# Equal-I-Zer Hitch



## Mbrwr (Nov 12, 2011)

We are getting ready to head north and pick up our TT. As I mentioned in another thread we upgraded from a 2004 F-150 2X4 Gasser to a 2004 Dodge Ram 3500 2X4 Cummins Turbo Diesel w/ an 8' bed




























That oughta do the trick (I love that truck already).
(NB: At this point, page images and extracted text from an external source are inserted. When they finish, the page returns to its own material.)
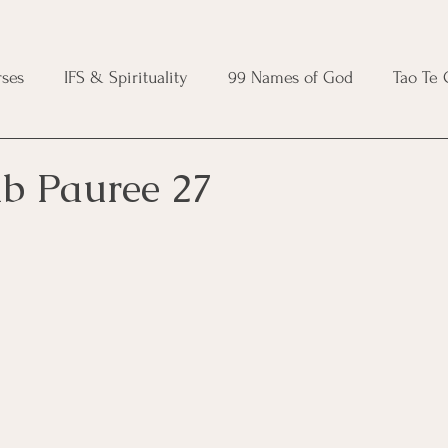
ses
IFS & Spirituality
99 Names of God
Tao Te
ic Course
Folk Protection Course
Knot Magic Cours
ib Pauree 27
Magic Course
Wheel of the Year Course
Crystal Ma
e
Modern Witchcraft Course
Shadow Work for Witch
 Course
CBT Course
Brainspotting Course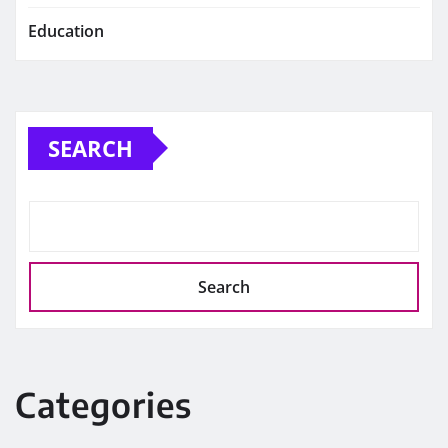
Education
SEARCH
Search
Categories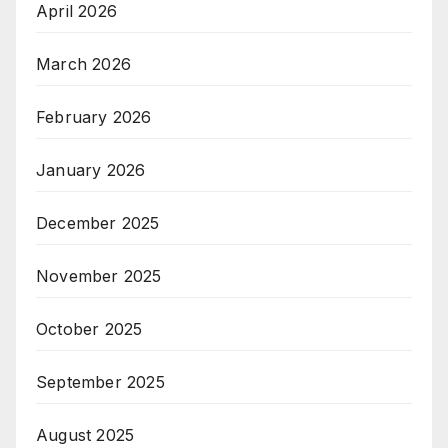
April 2026
March 2026
February 2026
January 2026
December 2025
November 2025
October 2025
September 2025
August 2025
Anyway... I called and verified the Hitch we are getting: The Equal-i-zer

We've read about the Hensley Hitch and the Husky Center Line... and probably some others... but we've been assured that the Equal-i-zer is a very good hitch.

What say ye?


----------



## CamperAndy (Aug 26, 2004)

It is a very good hitch and extremely good for the money.


----------



## FLYakman (Jan 26, 2006)

I have had mine now for going on 5 years and it has performed perfectly. From time to time I do replace the the L brackets and pins but other than that it works great. I have the 1200/12000 lbs model. Have no evperience with any of the others you mentioned but I'm sure they do a goood job. Just very happy with the Equalizer for myself.


----------



## rdvholtwood (Sep 18, 2008)

I use the equal-i-zer and like it - their customer support is great....


----------



## desperado (Aug 21, 2011)

Mbrwr said:


> We are getting ready to head north and pick up our TT. As I mentioned in another thread we upgraded from a 2004 F-150 2X4 Gasser to a 2004 Dodge Ram 3500 2X4 Cummins Turbo Diesel w/ an 8' bed
> 
> 
> 
> ...


We have the same hitch and pull a 298RE no problem. you will love it.


----------



## john7349 (Jan 13, 2008)

Once you get over the noise aspect of the hitch, you will love it. (Noisy on turning when in a park for example).


----------



## duggy (Mar 17, 2010)

I've had mine for two seasons, and would buy one again, if I was doing it over. Simple hookup and works great.


----------



## W5CI (Apr 21, 2009)

The Equalizer is a Great setup, Just make sure you are getting the 4-Point, otherwise you wont have any sway control.
I didnt know the difference until i bought the 4-Point. they look almost the same and the dealer made me a deal and didnt tell me what the diff was. Good Luck.


----------



## Kevin K (Jan 31, 2011)

I had the Dealer setup the Equalizer the first time. The first trip was white knuckle the whole way. The second trip, after adjusting the equalizer, was much better. With a properly setup hitch and the diesel, your rig should be a pleasure to drive


----------



## cdn campers (Oct 31, 2011)

i have the e2 hitch i think it is made by eqalizer but am not sure . ihave the one rated for a 1000 pounds hitch weight. hope this is a good one think it has the 4 point sway control on it . ipaid 400.00 installed


----------



## WYOCAMPER (Mar 28, 2007)

Love it! Great hitch! I've had mine for a couple of years now and it has performed flawlessly. It's a great tool for control sway and weight distribution. Sounds like you are buying the TT from a dealer away from home? Be sure you know which model Equal-i-zer you are getting. You want to make sure you have enough hitch for your tongue weight AND trailer weight. I believe Equal-i-zer makes 4 or 5 different models:

http://www.equalizerhitch.com/productinfo/tech_specs.php


----------



## thefulminator (Aug 8, 2007)

We love ours.


----------



## Mbrwr (Nov 12, 2011)

Thanks for the replies. We got the 4 point and are half way from Ohio to Florida. So far it's been GREAT!


----------



## Collinsfam_WY (Nov 9, 2006)

Great hitch - love it. Dealer setup on my old F-150 was not good. Trip home was scary at times. After setting it up correctly - it has been just fantastic. Carry a can of white spray grease and give the friction points a blast on occasion to quiet down the hitch. After getting our F250, I again printed the instructions and followed them. Experience has been just as good as it was with the half ton. Thumbs up!

-CC


----------